[Start of Attachment]

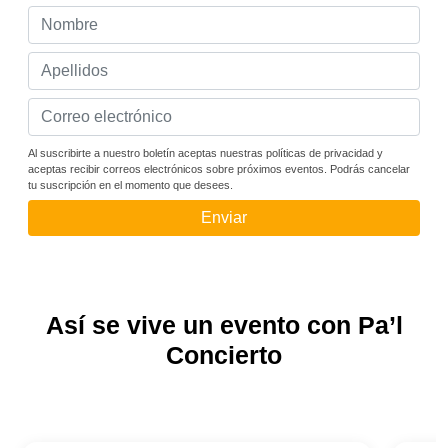
Al suscribirte a nuestro boletín aceptas nuestras políticas de privacidad y
aceptas recibir correos electrónicos sobre próximos eventos. Podrás cancelar
tu suscripción en el momento que desees.
Enviar
Así se vive un evento con Pa’l
Concierto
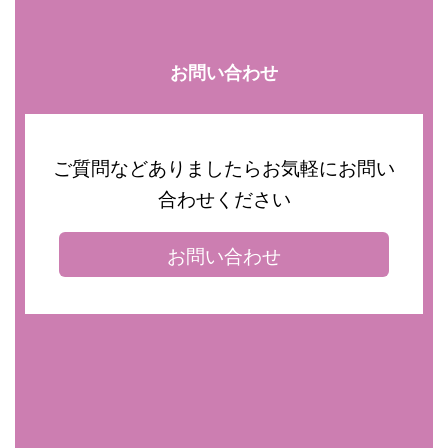
お問い合わせ
ご質問などありましたらお気軽にお問い
合わせください
お問い合わせ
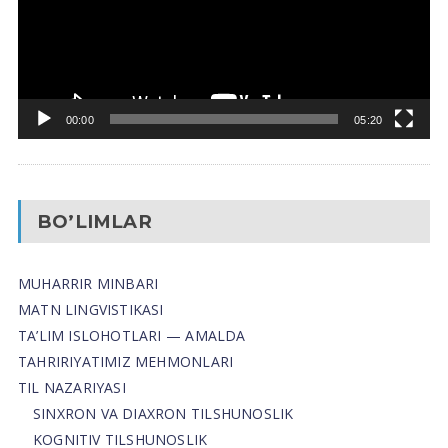
00:00
05:20
BO’LIMLAR
MUHARRIR MINBARI
MATN LINGVISTIKASI
TA’LIM ISLOHOTLARI — AMALDA
TAHRIRIYATIMIZ MEHMONLARI
TIL NAZARIYASI
SINXRON VA DIAXRON TILSHUNOSLIK
KOGNITIV TILSHUNOSLIK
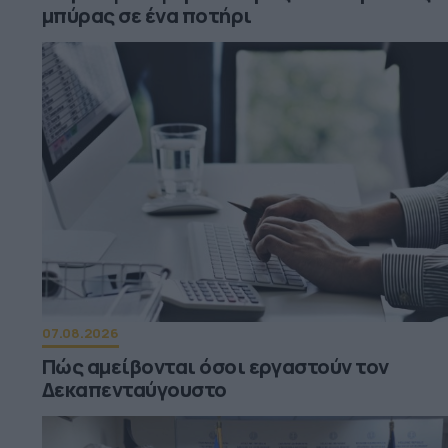
μπύρας σε ένα ποτήρι
07.08.2026
Πώς αμείβονται όσοι εργαστούν τον
Δεκαπενταύγουστο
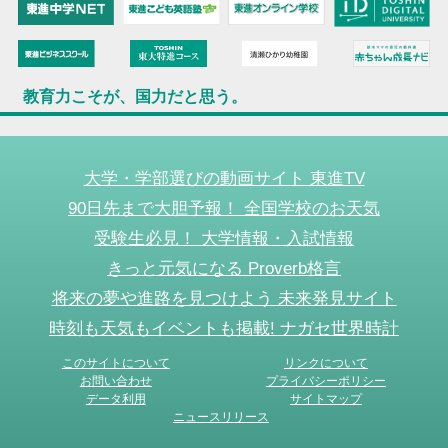
教育力こそが、国力だと思う。
大学・学部選びの動画サイト 東進TV
90日先まで大胆予報！ 全国学校のお天気
受験生必見！ 大学情報・入試情報
きっと元気になる Proverb格言
将来の夢や進路を見つけよう 未来発見サイト
時刻も天気もイベントも掲載! ナガセ世界時計
このサイトについて
リンクについて
お問い合わせ
プライバシーポリシー
データ利用
サイトマップ
ニュースリリース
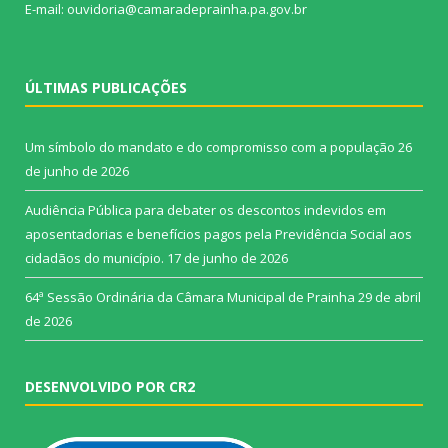
E-mail: ouvidoria@camaradeprainha.pa.gov.br
ÚLTIMAS PUBLICAÇÕES
Um símbolo do mandato e do compromisso com a população
26
de junho de 2026
Audiência Pública para debater os descontos indevidos em
aposentadorias e benefícios pagos pela Previdência Social aos
cidadãos do município.
17 de junho de 2026
64ª Sessão Ordinária da Câmara Municipal de Prainha
29 de abril
de 2026
DESENVOLVIDO POR CR2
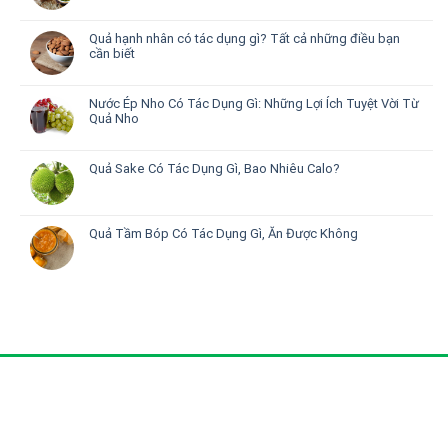
Quả hạnh nhân có tác dụng gì? Tất cả những điều bạn
cần biết
Nước Ép Nho Có Tác Dụng Gì: Những Lợi Ích Tuyệt Vời Từ
Quả Nho
Quả Sake Có Tác Dụng Gì, Bao Nhiêu Calo?
Quả Tầm Bóp Có Tác Dụng Gì, Ăn Được Không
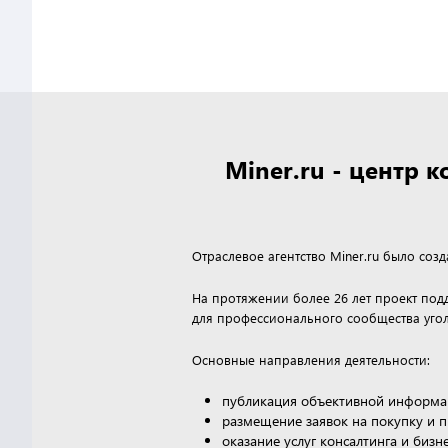
Miner.ru - центр
Отраслевое агентство Miner.ru было соз
На протяжении более 26 лет проект по
для профессионального сообщества угол
Основные направления деятельности:
публикация объективной информа
размещение заявок на покупку и 
оказание услуг консалтинга и биз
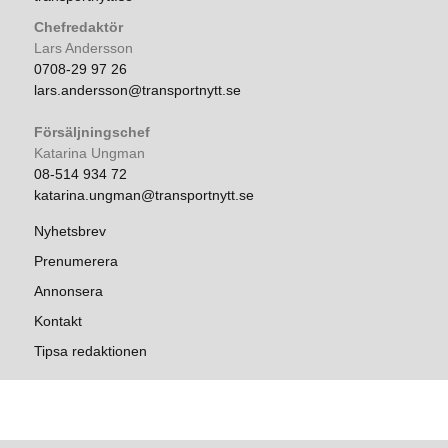
Chefredaktör
Lars Andersson
0708-29 97 26
lars.andersson@transportnytt.se
Försäljningschef
Katarina Ungman
08-514 934 72
katarina.ungman@transportnytt.se
Nyhetsbrev
Prenumerera
Annonsera
Kontakt
Tipsa redaktionen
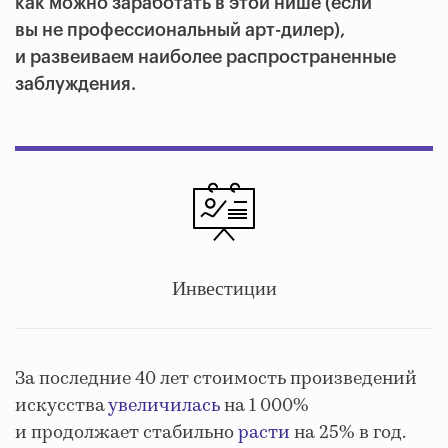
как можно заработать в этой нише (если
вы не профессиональный арт-дилер),
и развеиваем наиболее распространенные
заблуждения.
Инвестиции
За последние 40 лет стоимость произведений
искусства
увеличилась
на 1 000%
и продолжает стабильно
расти
на 25% в год.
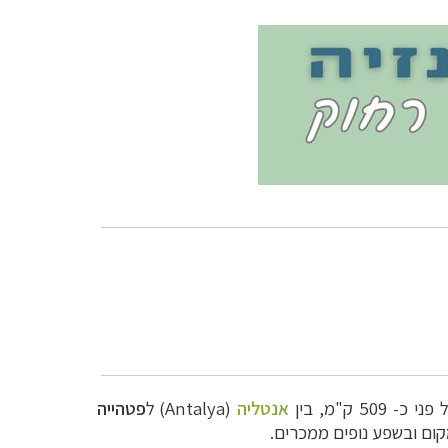
50 ק"מ, בין
אנטליה
(Antalya) ל
פטהייה
קום ובשפע נופים ממכרים.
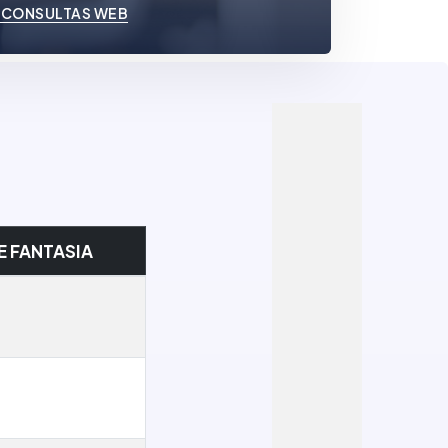
 CONSULTAS WEB
 FANTASIA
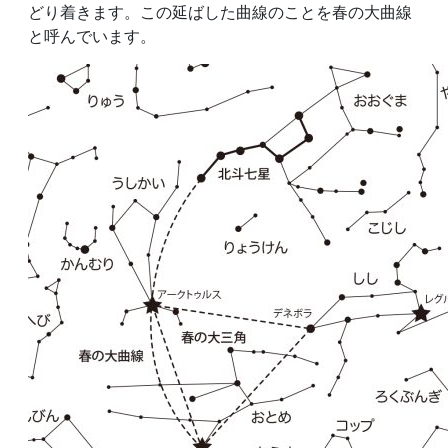
どり着きます。この延ばした曲線のことを春の大曲線
と呼んでいます。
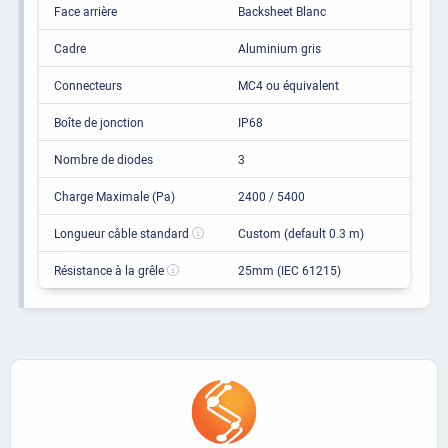
Face arrière
Backsheet Blanc
Cadre
Aluminium gris
Connecteurs
MC4 ou équivalent
Boîte de jonction
IP68
Nombre de diodes
3
Charge Maximale (Pa)
2400 / 5400
Longueur câble standard
Custom (default 0.3 m)
Résistance à la grêle
25mm (IEC 61215)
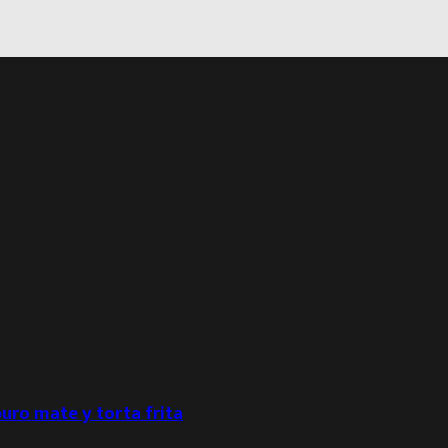
puro mate y torta frita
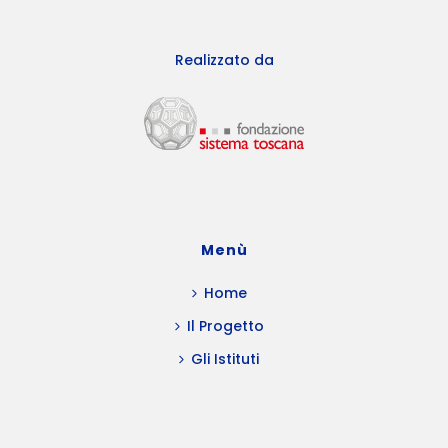
Realizzato da
Menù
Home
Il Progetto
Gli Istituti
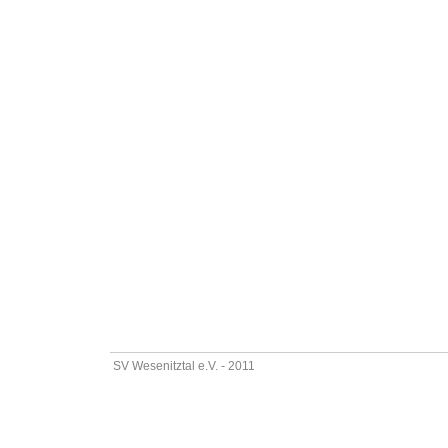
SV Wesenitztal e.V. - 2011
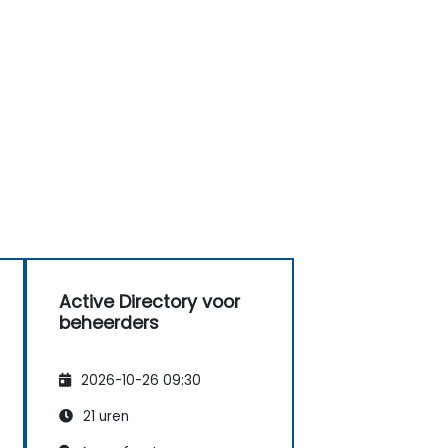
Active Directory voor
beheerders
2026-10-26 09:30
21 uren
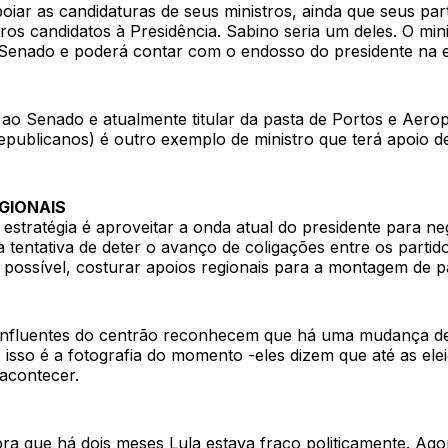
oiar as candidaturas de seus ministros, ainda que seus pa
ros candidatos à Presidência. Sabino seria um deles. O min
Senado e poderá contar com o endosso do presidente na e
ao Senado e atualmente titular da pasta de Portos e Aeropo
epublicanos) é outro exemplo de ministro que terá apoio de
GIONAIS
 estratégia é aproveitar a onda atual do presidente para ne
 tentativa de deter o avanço de coligações entre os partid
 possível, costurar apoios regionais para a montagem de p
s influentes do centrão reconhecem que há uma mudança d
isso é a fotografia do momento -eles dizem que até as ele
acontecer.
ra que há dois meses Lula estava fraco politicamente. Ago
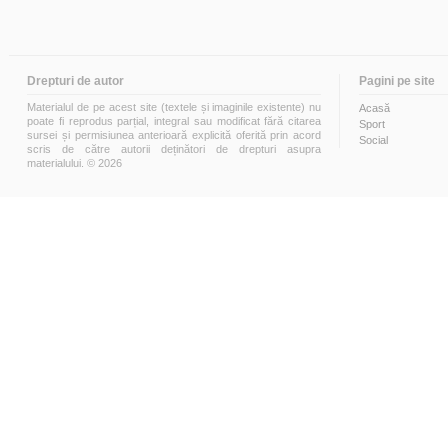
Drepturi de autor
Pagini pe site
Materialul de pe acest site (textele și imaginile existente) nu
Acasă
poate fi reprodus parțial, integral sau modificat fără citarea
Sport
sursei și permisiunea anterioară explicită oferită prin acord
Social
scris de către autorii deținători de drepturi asupra
materialului. © 2026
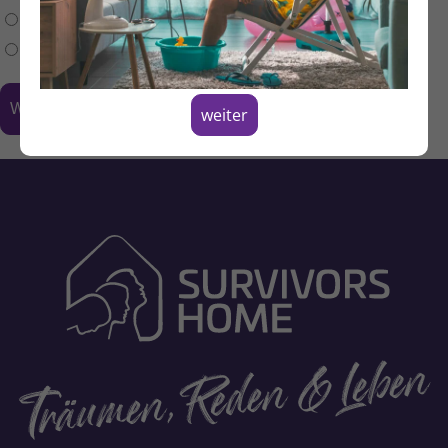
Anonym
Personalisiert
weiter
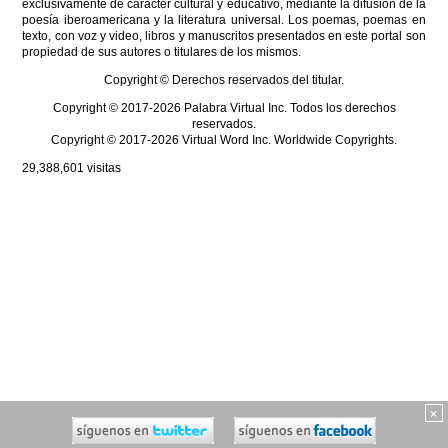
exclusivamente de carácter cultural y educativo, mediante la difusión de la
poesía iberoamericana y la literatura universal. Los poemas, poemas en
texto, con voz y video, libros y manuscritos presentados en este portal son
propiedad de sus autores o titulares de los mismos.
Copyright © Derechos reservados del titular.
Copyright © 2017-2026 Palabra Virtual Inc. Todos los derechos
reservados.
Copyright © 2017-2026 Virtual Word Inc. Worldwide Copyrights.
29,388,601
visitas
×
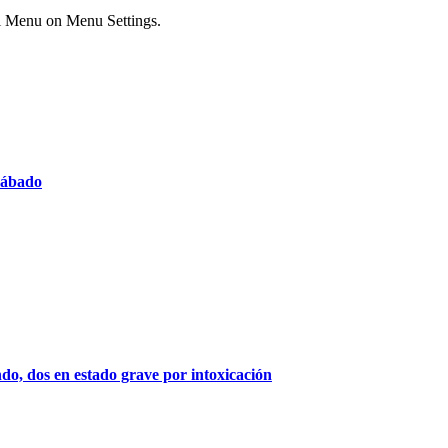
ial Menu on Menu Settings.
 sábado
indo, dos en estado grave por intoxicación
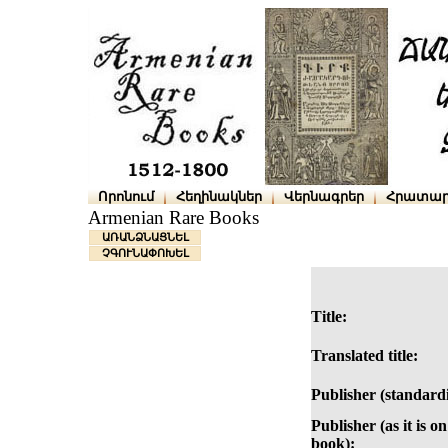
Որոնում
Հեղինակներ
Վերնագրեր
Հրատար
Armenian Rare Books
ԱՌԱՆՁՆԱՑՆԵԼ
ՉԳՈՒՆԱՓՈԽԵԼ
Title:
Translated title:
Publisher (standard
Publisher (as it is on
book):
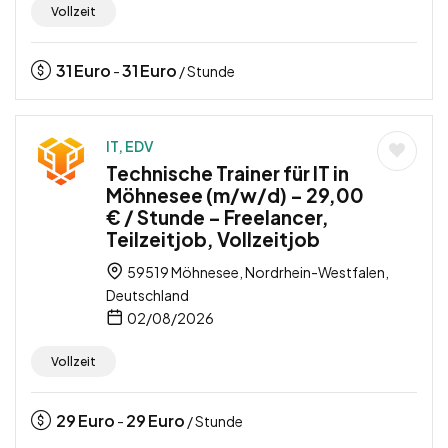
Vollzeit
31
Euro
31
Euro
-
/ Stunde
IT, EDV
Technische Trainer für IT in
Möhnesee (m/w/d) – 29,00
€ / Stunde – Freelancer,
Teilzeitjob, Vollzeitjob
59519 Möhnesee, Nordrhein-Westfalen,
Deutschland
02/08/2026
Vollzeit
29
Euro
29
Euro
-
/ Stunde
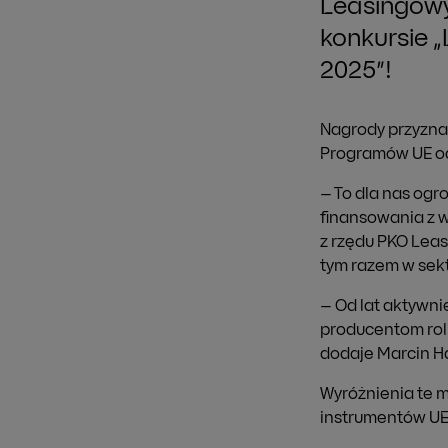
Leasingowy
konkursie 
2025”!
Nagrody przyzna
Programów UE od
– To dla nas ogr
finansowania z 
z rzędu PKO Leas
tym razem w sek
– Od lat aktywni
producentom rol
dodaje Marcin Ha
Wyróżnienia te 
instrumentów UE 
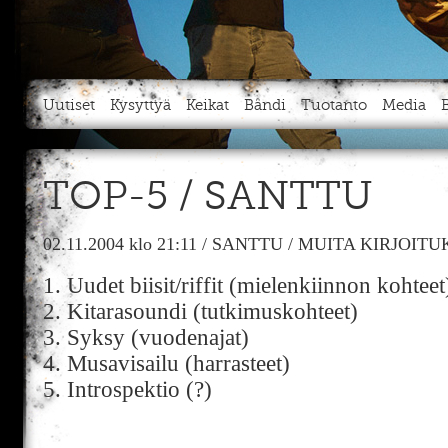
Uutiset
Kysyttyä
Keikat
Bändi
Tuotanto
Media
TOP-5 / SANTTU
02.11.2004
klo 21:11
/
SANTTU
/
MUITA KIRJOITU
1. Uudet biisit/riffit (mielenkiinnon kohteet
2. Kitarasoundi (tutkimuskohteet)
3. Syksy (vuodenajat)
4. Musavisailu (harrasteet)
5. Introspektio (?)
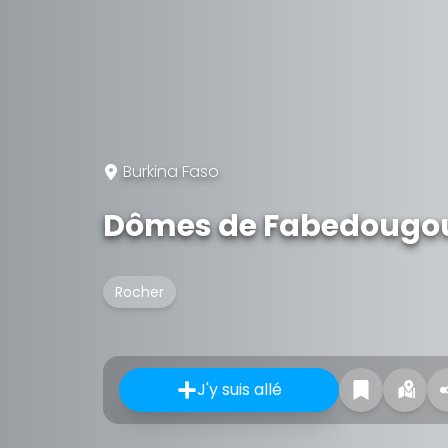
Burkina Faso
Dômes de Fabedougo
Rocher
J'y suis allé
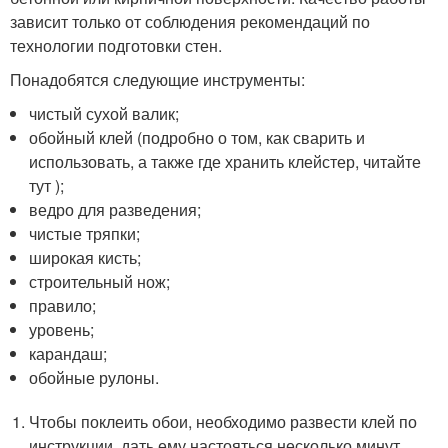
зависит только от соблюдения рекомендаций по
технологии подготовки стен.
Понадобятся следующие инструменты:
чистый сухой валик;
обойный клей (подробно о том, как сварить и
использовать, а также где хранить клейстер, читайте
тут );
ведро для разведения;
чистые тряпки;
широкая кисть;
строительный нож;
правило;
уровень;
карандаш;
обойные рулоны.
Чтобы поклеить обои, необходимо развести клей по
инструкции, дать ему настояться несколько минут.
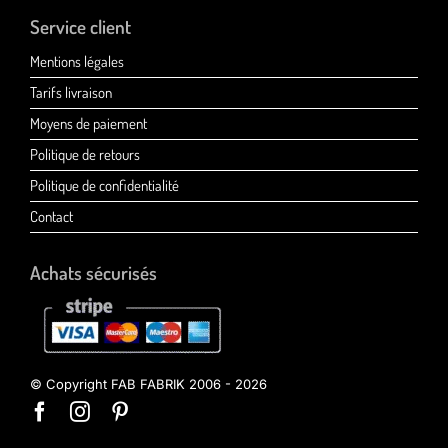
Service client
Mentions légales
Tarifs livraison
Moyens de paiement
Politique de retours
Politique de confidentialité
Contact
Achats sécurisés
© Copyright FAB FABRIK 2006 - 2026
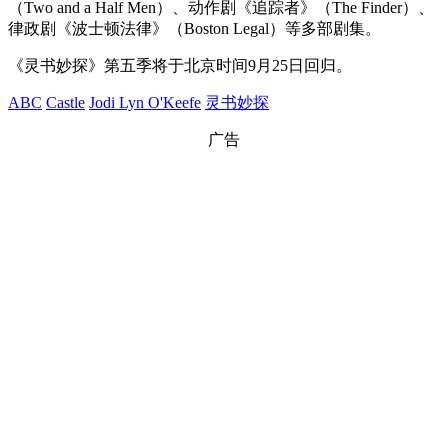
（Two and a Half Men）、动作剧《追踪者》（The Finder）、
律政剧《波士顿法律》（Boston Legal）等多部剧集。
《灵书妙探》第五季将于北京时间9月25日回归。
ABC
Castle
Jodi Lyn O'Keefe
灵书妙探
广告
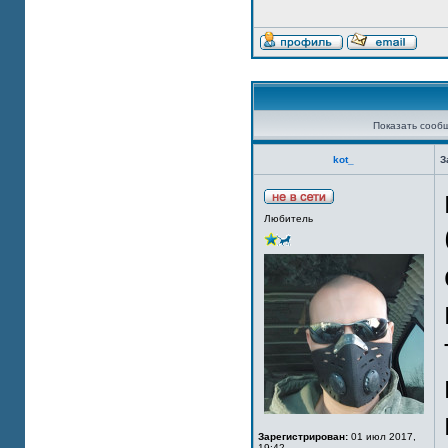
Показать сооб
kot_
З
Любитель
Зарегистрирован:
01 июл 2017,
19:42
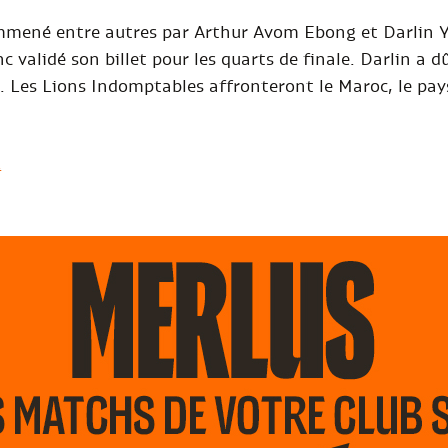
mené entre autres par Arthur Avom Ebong et Darlin Yo
c validé son billet pour les quarts de finale. Darlin a d
. Les Lions Indomptables affronteront le Maroc, le pa
X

[End of Attachment]

In the listing above, find the line with "ial Menu on Menu Settings." and the line with "z rzędu PKO Leas". Copy exactly those two and every line between, without the pictures.

ial Menu on Menu Settings.
 sábado
indo, dos en estado grave por intoxicación
Որոնում
Հեղինակներ
Վերնագրեր
Հրատար
Armenian Rare Books
ԱՌԱՆՁՆԱՑՆԵԼ
ՉԳՈՒՆԱՓՈԽԵԼ
Title:
Translated title:
Publisher (standard
Publisher (as it is on
book):
Vollzeit
31
Euro
31
Euro
-
/ Stunde
IT, EDV
Technische Trainer für IT in
Möhnesee (m/w/d) – 29,00
€ / Stunde – Freelancer,
Teilzeitjob, Vollzeitjob
59519 Möhnesee, Nordrhein-Westfalen,
Deutschland
02/08/2026
Vollzeit
29
Euro
29
Euro
-
/ Stunde
Leasingowy
konkursie 
2025”!
Nagrody przyzna
Programów UE od
– To dla nas ogr
finansowania z 
z rzędu PKO Leas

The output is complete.